Not yet plan to go soon, I like Fincks and Spec's. I'm in UC in Olympia, that place is like 3 min from, me but just found out about it.


----------



## tony (Feb 2, 2008)

dont expect a lot of stock its a small shop. its the hangout that keeps reeling me in. bad movies and bullshit flow freely!

oh and im right across the street from you near the horse track


----------



## bogiestogie (Jul 22, 2013)

I drive up through there everyday since I work in Schertz and then hit the driving range on lookout rd.


----------



## tony (Feb 2, 2008)

we need to herf. give me a shout and ill help you fill up that wineador. i have an identical setup and am out of room already!


----------



## bogiestogie (Jul 22, 2013)

Finally all done, kids have moved in and all is stable and full.


----------



## bogiestogie (Jul 22, 2013)

before drawers

and now with and seasoning


and then finally the move in


----------



## bogiestogie (Jul 22, 2013)

peek inside


----------



## bogiestogie (Jul 22, 2013)

the old apartment left with a few squatters for now, but will be up for sale or trade soon


----------



## TiminBC (Aug 12, 2013)

send it back!


----------



## bogiestogie (Jul 22, 2013)

TiminBC said:


> send it back!


Yeah, I'm not happy at all..... cause it filled up to fast lol Now to plan for #2 .


----------



## tony (Feb 2, 2008)

we have similar tastes, nice collection!


----------



## fiddlegrin (Feb 8, 2009)

Congratulations on the successful build! :clap2:


----------



## theque (Dec 10, 2013)

Bondo 440 said:


> My Haier smells like a new sneaker. I've wiped with alcohol, packed it like a Detroit newspaper dispenser, parked a 12 oz box of Arm & Hammer, 20 oz of cat litter.
> I am ready to try unscented Febreeze


I have some experience with plastic in my career and I believe what you are smelling (and everyone thinking they are smelling "plastic") is actually the releasing agent used in injected molded plastic. These agents generally evaporate over time, thus airing it out, baking soda or newspaper. But in reality this can be drastically reduced by simply performing a good Dawn soap wash which breaks down the agent and allows it to be removed when you rinse it. After you remove 95% of the agent with dawn, then newspaper and baking soda will finish it off.

FYI, Dawn Ultra is the ultimate consumer based cleaning agent for removing oils.


----------



## Harley3381 (Nov 4, 2008)

theque said:


> I have some experience with plastic in my career and I believe what you are smelling (and everyone thinking they are smelling "plastic") is actually the releasing agent used in injected molded plastic. These agents generally evaporate over time, thus airing it out, baking soda or newspaper. But in reality this can be drastically reduced by simply performing a good Dawn soap wash which breaks down the agent and allows it to be removed when you rinse it. After you remove 95% of the agent with dawn, then newspaper and baking soda will finish it off.
> 
> FYI, Dawn Ultra is the ultimate consumer based cleaning agent for removing oils.

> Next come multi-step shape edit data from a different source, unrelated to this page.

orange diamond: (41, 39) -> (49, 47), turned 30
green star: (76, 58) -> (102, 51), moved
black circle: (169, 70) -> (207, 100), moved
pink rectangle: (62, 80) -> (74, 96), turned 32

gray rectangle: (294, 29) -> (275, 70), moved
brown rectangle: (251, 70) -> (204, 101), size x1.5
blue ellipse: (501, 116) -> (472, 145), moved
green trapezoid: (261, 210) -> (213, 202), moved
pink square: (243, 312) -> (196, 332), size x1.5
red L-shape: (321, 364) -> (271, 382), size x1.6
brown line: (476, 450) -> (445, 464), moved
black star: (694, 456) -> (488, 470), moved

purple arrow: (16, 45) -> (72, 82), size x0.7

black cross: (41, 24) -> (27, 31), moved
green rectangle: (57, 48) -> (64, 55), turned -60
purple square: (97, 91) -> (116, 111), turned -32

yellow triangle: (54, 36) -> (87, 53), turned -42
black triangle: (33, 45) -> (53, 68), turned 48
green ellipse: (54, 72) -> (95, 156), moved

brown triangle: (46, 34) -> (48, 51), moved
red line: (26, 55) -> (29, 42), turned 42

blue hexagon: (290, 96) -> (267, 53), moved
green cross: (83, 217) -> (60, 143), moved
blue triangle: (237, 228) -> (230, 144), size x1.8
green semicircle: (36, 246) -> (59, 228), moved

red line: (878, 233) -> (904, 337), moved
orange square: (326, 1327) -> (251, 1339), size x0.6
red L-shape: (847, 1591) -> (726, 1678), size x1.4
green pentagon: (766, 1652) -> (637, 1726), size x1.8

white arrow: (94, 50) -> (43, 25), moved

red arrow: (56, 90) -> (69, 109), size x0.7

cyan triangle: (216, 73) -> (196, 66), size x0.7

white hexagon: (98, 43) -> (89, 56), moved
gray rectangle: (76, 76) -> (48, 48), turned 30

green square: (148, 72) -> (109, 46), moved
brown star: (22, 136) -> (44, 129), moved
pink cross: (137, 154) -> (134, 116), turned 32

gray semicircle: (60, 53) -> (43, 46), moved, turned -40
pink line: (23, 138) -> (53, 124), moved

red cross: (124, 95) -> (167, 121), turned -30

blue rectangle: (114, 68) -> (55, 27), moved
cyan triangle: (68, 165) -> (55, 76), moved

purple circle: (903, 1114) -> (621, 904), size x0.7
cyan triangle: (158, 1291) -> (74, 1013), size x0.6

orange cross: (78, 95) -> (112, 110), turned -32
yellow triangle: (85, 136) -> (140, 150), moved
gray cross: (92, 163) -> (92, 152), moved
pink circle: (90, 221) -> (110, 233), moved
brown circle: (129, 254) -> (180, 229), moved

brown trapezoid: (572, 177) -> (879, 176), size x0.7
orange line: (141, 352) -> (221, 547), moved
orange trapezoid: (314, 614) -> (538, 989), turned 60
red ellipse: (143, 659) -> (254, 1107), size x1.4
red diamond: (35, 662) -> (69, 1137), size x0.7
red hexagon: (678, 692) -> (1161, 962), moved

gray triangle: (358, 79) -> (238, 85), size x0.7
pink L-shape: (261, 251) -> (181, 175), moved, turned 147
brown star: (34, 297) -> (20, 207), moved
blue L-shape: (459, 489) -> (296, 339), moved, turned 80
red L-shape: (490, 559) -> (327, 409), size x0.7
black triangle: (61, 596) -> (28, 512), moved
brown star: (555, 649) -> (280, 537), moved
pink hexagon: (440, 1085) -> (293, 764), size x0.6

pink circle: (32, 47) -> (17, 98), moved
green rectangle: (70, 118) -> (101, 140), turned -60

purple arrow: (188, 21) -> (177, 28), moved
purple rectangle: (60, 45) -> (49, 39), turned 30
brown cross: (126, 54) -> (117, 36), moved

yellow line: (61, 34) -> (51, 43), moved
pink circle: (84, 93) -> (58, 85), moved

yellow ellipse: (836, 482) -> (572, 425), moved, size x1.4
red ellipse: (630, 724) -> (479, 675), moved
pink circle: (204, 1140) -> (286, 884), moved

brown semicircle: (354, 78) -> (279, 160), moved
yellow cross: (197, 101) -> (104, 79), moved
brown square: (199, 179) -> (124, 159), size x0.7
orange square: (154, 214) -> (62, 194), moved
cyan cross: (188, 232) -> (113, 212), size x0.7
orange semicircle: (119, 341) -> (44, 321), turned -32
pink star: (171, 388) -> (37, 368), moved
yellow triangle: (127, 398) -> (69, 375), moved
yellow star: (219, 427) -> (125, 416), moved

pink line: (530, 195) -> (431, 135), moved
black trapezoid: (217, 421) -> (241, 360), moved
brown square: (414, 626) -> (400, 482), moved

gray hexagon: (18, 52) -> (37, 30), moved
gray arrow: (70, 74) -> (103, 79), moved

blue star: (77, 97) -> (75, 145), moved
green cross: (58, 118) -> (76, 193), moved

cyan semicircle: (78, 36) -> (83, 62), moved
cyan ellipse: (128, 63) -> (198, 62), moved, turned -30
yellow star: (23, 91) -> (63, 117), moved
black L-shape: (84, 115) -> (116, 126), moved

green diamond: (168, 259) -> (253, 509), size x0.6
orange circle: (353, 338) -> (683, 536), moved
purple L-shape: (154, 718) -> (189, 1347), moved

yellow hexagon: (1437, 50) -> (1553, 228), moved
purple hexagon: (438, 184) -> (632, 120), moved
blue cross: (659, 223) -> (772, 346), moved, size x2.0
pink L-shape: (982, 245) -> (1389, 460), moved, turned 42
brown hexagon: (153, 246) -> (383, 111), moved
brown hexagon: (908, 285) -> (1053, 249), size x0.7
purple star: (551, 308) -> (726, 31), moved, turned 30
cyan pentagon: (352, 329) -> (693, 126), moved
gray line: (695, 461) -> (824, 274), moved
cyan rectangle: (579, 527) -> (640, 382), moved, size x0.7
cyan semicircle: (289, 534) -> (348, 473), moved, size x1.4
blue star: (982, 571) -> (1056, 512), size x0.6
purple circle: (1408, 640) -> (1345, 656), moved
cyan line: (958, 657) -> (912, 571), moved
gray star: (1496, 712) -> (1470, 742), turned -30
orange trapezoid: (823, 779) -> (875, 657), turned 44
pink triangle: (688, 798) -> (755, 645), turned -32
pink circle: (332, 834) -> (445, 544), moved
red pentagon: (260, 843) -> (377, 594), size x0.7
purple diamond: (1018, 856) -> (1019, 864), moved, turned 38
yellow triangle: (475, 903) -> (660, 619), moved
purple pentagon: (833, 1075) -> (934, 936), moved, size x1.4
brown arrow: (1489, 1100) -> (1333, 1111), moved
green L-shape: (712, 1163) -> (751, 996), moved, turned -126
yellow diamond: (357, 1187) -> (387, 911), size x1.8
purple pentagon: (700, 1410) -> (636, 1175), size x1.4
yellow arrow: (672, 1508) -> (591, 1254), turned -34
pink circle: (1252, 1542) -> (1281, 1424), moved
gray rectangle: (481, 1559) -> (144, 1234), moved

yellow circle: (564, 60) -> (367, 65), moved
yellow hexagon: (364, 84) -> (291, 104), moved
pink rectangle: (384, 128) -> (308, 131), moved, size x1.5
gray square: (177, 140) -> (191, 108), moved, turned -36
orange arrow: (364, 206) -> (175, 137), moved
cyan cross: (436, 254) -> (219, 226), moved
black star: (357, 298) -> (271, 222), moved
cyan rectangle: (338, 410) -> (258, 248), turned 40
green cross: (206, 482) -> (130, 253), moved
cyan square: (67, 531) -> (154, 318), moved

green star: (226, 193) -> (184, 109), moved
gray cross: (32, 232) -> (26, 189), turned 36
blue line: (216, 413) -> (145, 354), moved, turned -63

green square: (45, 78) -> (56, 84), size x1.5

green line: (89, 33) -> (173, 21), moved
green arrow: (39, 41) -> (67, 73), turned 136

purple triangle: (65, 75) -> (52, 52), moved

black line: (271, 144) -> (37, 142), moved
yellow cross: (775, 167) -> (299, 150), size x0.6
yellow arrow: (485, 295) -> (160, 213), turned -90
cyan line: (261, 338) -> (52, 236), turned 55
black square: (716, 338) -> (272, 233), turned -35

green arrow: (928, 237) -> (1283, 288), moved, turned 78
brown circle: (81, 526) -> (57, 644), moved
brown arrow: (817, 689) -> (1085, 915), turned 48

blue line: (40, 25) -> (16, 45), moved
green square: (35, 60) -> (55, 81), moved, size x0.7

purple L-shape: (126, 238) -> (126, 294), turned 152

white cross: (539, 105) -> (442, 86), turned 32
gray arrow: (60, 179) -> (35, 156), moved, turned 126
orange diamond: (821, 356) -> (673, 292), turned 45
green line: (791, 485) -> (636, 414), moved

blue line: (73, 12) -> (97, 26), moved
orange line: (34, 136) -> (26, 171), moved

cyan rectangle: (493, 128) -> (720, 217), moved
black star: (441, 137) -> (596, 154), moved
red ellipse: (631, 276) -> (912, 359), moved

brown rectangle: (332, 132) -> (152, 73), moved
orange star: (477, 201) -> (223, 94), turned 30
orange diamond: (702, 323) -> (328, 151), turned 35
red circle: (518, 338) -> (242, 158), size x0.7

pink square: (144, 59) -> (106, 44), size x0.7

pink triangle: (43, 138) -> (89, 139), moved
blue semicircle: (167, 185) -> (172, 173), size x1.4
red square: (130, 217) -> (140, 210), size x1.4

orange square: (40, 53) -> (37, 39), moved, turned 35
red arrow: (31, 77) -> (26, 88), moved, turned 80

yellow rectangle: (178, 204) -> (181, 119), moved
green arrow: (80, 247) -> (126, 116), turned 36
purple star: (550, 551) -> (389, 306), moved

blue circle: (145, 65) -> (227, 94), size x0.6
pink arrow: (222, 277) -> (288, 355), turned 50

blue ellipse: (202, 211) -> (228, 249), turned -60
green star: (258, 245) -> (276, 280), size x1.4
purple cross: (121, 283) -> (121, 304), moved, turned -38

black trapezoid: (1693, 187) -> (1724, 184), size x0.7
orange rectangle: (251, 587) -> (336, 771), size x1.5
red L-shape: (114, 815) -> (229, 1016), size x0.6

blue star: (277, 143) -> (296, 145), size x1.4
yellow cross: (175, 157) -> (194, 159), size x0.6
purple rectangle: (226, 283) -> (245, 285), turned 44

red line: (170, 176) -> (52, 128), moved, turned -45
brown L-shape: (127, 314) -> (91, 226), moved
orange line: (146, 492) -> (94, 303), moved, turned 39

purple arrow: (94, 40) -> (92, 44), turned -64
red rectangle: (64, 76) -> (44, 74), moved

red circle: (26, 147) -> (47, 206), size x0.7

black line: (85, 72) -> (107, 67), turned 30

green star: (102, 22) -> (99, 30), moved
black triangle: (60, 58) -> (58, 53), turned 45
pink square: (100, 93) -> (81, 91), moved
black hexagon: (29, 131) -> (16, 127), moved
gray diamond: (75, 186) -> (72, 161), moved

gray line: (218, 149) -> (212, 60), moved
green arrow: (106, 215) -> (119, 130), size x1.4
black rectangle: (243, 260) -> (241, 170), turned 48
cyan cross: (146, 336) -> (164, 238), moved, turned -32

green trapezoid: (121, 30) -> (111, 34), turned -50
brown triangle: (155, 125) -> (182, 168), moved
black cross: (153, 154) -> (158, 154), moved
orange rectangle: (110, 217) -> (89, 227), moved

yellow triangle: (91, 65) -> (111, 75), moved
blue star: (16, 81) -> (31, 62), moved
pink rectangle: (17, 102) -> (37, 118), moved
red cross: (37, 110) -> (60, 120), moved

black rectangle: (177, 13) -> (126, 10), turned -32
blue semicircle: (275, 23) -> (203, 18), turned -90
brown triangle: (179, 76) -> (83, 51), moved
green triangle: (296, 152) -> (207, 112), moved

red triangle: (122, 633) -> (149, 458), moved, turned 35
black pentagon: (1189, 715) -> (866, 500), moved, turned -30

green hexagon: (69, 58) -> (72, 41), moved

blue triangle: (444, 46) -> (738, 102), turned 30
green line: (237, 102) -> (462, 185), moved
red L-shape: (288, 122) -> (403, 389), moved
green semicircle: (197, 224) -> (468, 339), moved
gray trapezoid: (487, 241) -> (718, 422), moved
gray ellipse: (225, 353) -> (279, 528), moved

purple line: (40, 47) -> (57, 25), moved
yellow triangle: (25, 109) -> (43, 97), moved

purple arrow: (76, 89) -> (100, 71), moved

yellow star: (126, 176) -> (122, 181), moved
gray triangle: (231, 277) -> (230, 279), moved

Thanks for the info Ray that should help when I start my Project after christmas is over!


----------



## Bondo 440 (Jul 24, 2012)

theque said:


> a good Dawn soap wash....


Mine was secondhand and may have to do with the dead components I pulled out. But a valid suggestion, I'll give it a try. It's either that or vinegar.


----------



## Bondo 440 (Jul 24, 2012)

theque said:


> I have some experience ......
> 
> FYI, Dawn Ultra is the ultimate consumer based cleaning agent for removing oils.


For the record. Your suggestion works, helped a lot. Cut it down to 98 % almost nothing. The rest should air off, probably a little hint on the trays.. 
The only thing I should have done better was use distilled with the Dawn.Out of habit, I used kitchen sink water. 
Was gonna rewipe with distilled... but naa. RH is down because this was following the scrub service and it had been open and empty a while


----------



## bogiestogie (Jul 22, 2013)

What illuminated hygo is that??


----------



## theque (Dec 10, 2013)

Bondo 440 said:


> For the record. Your suggestion works, helped a lot.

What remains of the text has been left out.